もしここにタイムマシンがあって使うことができるなら、11月3日に戻ってボク自身に伝えたい。今日はあそこに近寄ってはいけない。本当に危険だから。
いつもどおり、ボクたちは走り回っていた。ボクと兄ちゃんの動きを止められる大人なんていやしない。ボクたちは自分の縄張り(シマ)の点検を兼ねて鬼ごっこをしていた。例の天まで届くタワーもボクたちの大事な縄張りだった。バベルの塔ではないけれど、天まで届くようにそびえ立つタワーだ。
事件はボクたちがタワーのてっぺんに上がったときに起きた。
突然、足元がゆらいだ。何が起きたのかわからなかった。
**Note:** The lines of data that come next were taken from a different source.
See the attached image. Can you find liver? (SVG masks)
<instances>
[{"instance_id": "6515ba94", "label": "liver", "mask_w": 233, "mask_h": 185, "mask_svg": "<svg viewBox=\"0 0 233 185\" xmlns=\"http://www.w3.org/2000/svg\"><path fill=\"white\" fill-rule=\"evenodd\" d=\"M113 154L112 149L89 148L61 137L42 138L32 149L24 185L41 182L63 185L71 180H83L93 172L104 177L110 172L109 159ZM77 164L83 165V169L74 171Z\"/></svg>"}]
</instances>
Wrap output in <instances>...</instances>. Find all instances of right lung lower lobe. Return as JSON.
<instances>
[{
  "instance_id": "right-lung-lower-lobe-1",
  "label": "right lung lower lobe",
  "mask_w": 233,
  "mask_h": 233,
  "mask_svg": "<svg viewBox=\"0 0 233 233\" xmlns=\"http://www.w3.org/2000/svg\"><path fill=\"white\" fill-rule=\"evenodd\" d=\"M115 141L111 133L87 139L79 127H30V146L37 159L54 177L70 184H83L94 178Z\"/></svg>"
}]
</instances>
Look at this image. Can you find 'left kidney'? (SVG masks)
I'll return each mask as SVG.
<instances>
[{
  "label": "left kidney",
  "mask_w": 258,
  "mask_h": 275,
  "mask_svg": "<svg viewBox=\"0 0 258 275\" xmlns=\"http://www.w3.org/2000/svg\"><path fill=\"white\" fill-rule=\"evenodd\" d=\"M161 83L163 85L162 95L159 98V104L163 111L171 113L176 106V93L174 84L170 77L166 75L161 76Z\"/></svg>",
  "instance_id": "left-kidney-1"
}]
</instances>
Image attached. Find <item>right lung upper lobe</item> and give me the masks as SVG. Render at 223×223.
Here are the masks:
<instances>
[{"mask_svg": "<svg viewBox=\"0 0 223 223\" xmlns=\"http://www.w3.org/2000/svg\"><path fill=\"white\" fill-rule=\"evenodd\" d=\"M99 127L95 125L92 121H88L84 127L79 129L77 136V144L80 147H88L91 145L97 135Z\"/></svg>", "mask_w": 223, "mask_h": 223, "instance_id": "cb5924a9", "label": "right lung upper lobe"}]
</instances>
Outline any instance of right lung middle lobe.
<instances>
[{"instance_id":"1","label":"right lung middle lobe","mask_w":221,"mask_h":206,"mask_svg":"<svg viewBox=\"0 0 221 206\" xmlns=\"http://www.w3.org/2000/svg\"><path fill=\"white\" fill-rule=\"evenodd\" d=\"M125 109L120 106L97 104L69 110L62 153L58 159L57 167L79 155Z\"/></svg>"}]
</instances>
みりみりと何か固いものが裂ける音がして、ボクと兄ちゃんの乗っていたタワーが突然真っ二つに折れた。
折れたタワー
折れたタワーの残った方
かつて神様は天までそびえ立つバベルの塔を建てようとした人間に怒り、塔を崩壊させたという。ボクらのタワーも神の怒りにふれて崩壊したのだろうか。
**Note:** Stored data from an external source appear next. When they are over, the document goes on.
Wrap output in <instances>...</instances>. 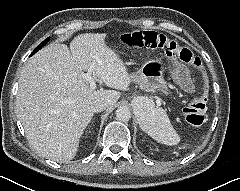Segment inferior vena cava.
<instances>
[{"mask_svg": "<svg viewBox=\"0 0 240 191\" xmlns=\"http://www.w3.org/2000/svg\"><path fill=\"white\" fill-rule=\"evenodd\" d=\"M107 104L104 102H98L93 105V111L94 112H101L107 109Z\"/></svg>", "mask_w": 240, "mask_h": 191, "instance_id": "602c4592", "label": "inferior vena cava"}]
</instances>
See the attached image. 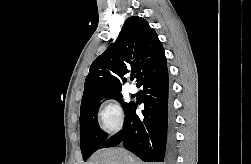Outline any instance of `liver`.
Returning a JSON list of instances; mask_svg holds the SVG:
<instances>
[{
  "mask_svg": "<svg viewBox=\"0 0 251 164\" xmlns=\"http://www.w3.org/2000/svg\"><path fill=\"white\" fill-rule=\"evenodd\" d=\"M87 164H143L122 148L98 150Z\"/></svg>",
  "mask_w": 251,
  "mask_h": 164,
  "instance_id": "6515ba94",
  "label": "liver"
}]
</instances>
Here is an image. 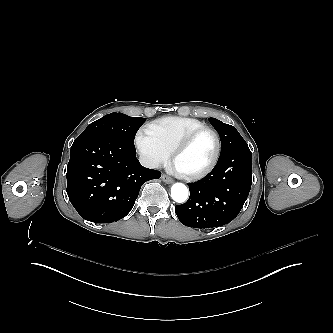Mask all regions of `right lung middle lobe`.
Segmentation results:
<instances>
[{
    "label": "right lung middle lobe",
    "mask_w": 333,
    "mask_h": 333,
    "mask_svg": "<svg viewBox=\"0 0 333 333\" xmlns=\"http://www.w3.org/2000/svg\"><path fill=\"white\" fill-rule=\"evenodd\" d=\"M145 120V118L129 117L122 113H111L91 123L81 136L100 133L135 148V135Z\"/></svg>",
    "instance_id": "dd1d6c3e"
}]
</instances>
事件を下から見ていた人はこう言っていた。「もともとあの日、タワーは少し傾いていた。オレオとひじきがなんども上り下りを繰り返し、次第に傾きがひどくなっていたようだ。ひじきを追いかけてオレオが駆け上がったのが引き金になったのだろう。スローモーションで見るようにタワーは真ん中で折れて、地上に落下した」
とにかく、天井に突っ張っていたボクらのキャットタワーは、パイプのジョイント部で折れて崩壊した。それ以来、タワーはグラウンド・ゼロと呼ばれるようになって……ない。
現場検分中
というわけで、11/03にキャットタワーが崩壊しました。オレオとひじきはえらいスピードでタワーに突っ込んでいくので、そのたびにキャットタワーの位置がずれたり、つっぱりがゆるんだりしていたみたいです。乗っていた猫たちもびっくりでしたが、下にいた人間もびっくりしました。あ、傾いた、やばいと思った次の瞬間にはどんがらがっしゃん。
パイプ部分は同じパーツが使われているので今はとりあえず、天井まで突っ張っていない方のパイプをつかって天井つっぱりを復活させています。でも、またいつ壊れることやら。。。